- What the exercise asks
Copy every entry exactly.
========
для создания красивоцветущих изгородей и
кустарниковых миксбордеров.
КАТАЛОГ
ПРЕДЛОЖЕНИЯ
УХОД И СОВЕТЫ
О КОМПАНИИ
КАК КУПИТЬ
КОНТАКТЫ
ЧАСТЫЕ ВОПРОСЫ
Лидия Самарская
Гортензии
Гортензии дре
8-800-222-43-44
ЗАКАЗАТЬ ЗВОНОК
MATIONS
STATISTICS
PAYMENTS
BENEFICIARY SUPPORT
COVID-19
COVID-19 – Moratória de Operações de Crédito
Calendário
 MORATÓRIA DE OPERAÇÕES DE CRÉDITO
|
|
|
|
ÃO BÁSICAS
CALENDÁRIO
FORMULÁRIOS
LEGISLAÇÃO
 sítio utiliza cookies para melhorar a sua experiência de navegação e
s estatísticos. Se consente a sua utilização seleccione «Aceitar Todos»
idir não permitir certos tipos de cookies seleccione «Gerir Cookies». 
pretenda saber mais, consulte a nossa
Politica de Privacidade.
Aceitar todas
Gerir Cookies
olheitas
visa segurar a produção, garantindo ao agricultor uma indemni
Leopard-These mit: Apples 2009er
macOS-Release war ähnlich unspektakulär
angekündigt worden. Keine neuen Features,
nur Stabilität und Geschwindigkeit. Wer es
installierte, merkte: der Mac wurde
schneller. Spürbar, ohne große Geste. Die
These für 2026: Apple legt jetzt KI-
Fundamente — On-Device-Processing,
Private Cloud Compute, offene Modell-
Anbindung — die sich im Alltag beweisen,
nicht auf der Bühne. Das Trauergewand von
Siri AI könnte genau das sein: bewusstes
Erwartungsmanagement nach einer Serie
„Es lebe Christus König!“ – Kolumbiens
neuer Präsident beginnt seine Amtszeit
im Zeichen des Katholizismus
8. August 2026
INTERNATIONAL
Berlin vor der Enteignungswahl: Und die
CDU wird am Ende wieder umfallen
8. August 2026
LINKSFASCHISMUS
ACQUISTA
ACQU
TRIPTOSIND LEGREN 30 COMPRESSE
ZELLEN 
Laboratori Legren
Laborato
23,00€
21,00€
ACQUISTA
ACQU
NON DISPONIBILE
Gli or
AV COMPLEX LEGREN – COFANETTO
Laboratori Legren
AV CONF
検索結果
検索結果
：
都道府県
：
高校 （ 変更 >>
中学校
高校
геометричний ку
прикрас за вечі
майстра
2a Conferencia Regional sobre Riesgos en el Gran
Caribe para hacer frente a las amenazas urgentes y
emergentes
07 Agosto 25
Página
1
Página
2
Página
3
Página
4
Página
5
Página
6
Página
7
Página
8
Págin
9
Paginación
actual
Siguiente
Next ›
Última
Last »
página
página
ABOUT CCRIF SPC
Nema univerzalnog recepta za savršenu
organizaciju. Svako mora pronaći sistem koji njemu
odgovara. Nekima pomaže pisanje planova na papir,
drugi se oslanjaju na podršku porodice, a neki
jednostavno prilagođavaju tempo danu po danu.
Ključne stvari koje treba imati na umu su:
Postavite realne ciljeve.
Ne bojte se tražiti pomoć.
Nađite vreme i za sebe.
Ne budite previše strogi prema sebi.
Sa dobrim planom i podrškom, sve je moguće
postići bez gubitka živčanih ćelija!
========
- Answer for the task
для создания красивоцветущих изгородей и
кустарниковых миксбордеров.
КАТАЛОГ
ПРЕДЛОЖЕНИЯ
УХОД И СОВЕТЫ
О КОМПАНИИ
КАК КУПИТЬ
КОНТАКТЫ
ЧАСТЫЕ ВОПРОСЫ
Лидия Самарская
Гортензии
Гортензии дре
8-800-222-43-44
ЗАКАЗАТЬ ЗВОНОК
MATIONS
STATISTICS
PAYMENTS
BENEFICIARY SUPPORT
COVID-19
COVID-19 – Moratória de Operações de Crédito
Calendário
 MORATÓRIA DE OPERAÇÕES DE CRÉDITO
|
|
|
|
ÃO BÁSICAS
CALENDÁRIO
FORMULÁRIOS
LEGISLAÇÃO
 sítio utiliza cookies para melhorar a sua experiência de navegação e
s estatísticos. Se consente a sua utilização seleccione «Aceitar Todos»
idir não permitir certos tipos de cookies seleccione «Gerir Cookies». 
pretenda saber mais, consulte a nossa
Politica de Privacidade.
Aceitar todas
Gerir Cookies
olheitas
visa segurar a produção, garantindo ao agricultor uma indemni
Leopard-These mit: Apples 2009er
macOS-Release war ähnlich unspektakulär
angekündigt worden. Keine neuen Features,
nur Stabilität und Geschwindigkeit. Wer es
installierte, merkte: der Mac wurde
schneller. Spürbar, ohne große Geste. Die
These für 2026: Apple legt jetzt KI-
Fundamente — On-Device-Processing,
Private Cloud Compute, offene Modell-
Anbindung — die sich im Alltag beweisen,
nicht auf der Bühne. Das Trauergewand von
Siri AI könnte genau das sein: bewusstes
Erwartungsmanagement nach einer Serie
„Es lebe Christus König!“ – Kolumbiens
neuer Präsident beginnt seine Amtszeit
im Zeichen des Katholizismus
8. August 2026
INTERNATIONAL
Berlin vor der Enteignungswahl: Und die
CDU wird am Ende wieder umfallen
8. August 2026
LINKSFASCHISMUS
ACQUISTA
ACQU
TRIPTOSIND LEGREN 30 COMPRESSE
ZELLEN 
Laboratori Legren
Laborato
23,00€
21,00€
ACQUISTA
ACQU
NON DISPONIBILE
Gli or
AV COMPLEX LEGREN – COFANETTO
Laboratori Legren
AV CONF
検索結果
検索結果
：
都道府県
：
高校 （ 変更 >>
中学校
高校
геометричний ку
прикрас за вечі
майстра
2a Conferencia Regional sobre Riesgos en el Gran
Caribe para hacer frente a las amenazas urgentes y
emergentes
07 Agosto 25
Página
1
Página
2
Página
3
Página
4
Página
5
Página
6
Página
7
Página
8
Págin
9
Paginación
actual
Siguiente
Next ›
Última
Last »
página
página
ABOUT CCRIF SPC
Nema univerzalnog recepta za savršenu
organizaciju. Svako mora pronaći sistem koji njemu
odgovara. Nekima pomaže pisanje planova na papir,
drugi se oslanjaju na podršku porodice, a neki
jednostavno prilagođavaju tempo danu po danu.
Ključne stvari koje treba imati na umu su:
Postavite realne ciljeve.
Ne bojte se tražiti pomoć.
Nađite vreme i za sebe.
Ne budite previše strogi prema sebi.
Sa dobrim planom i podrškom, sve je moguće
postići bez gubitka živčanih ćelija!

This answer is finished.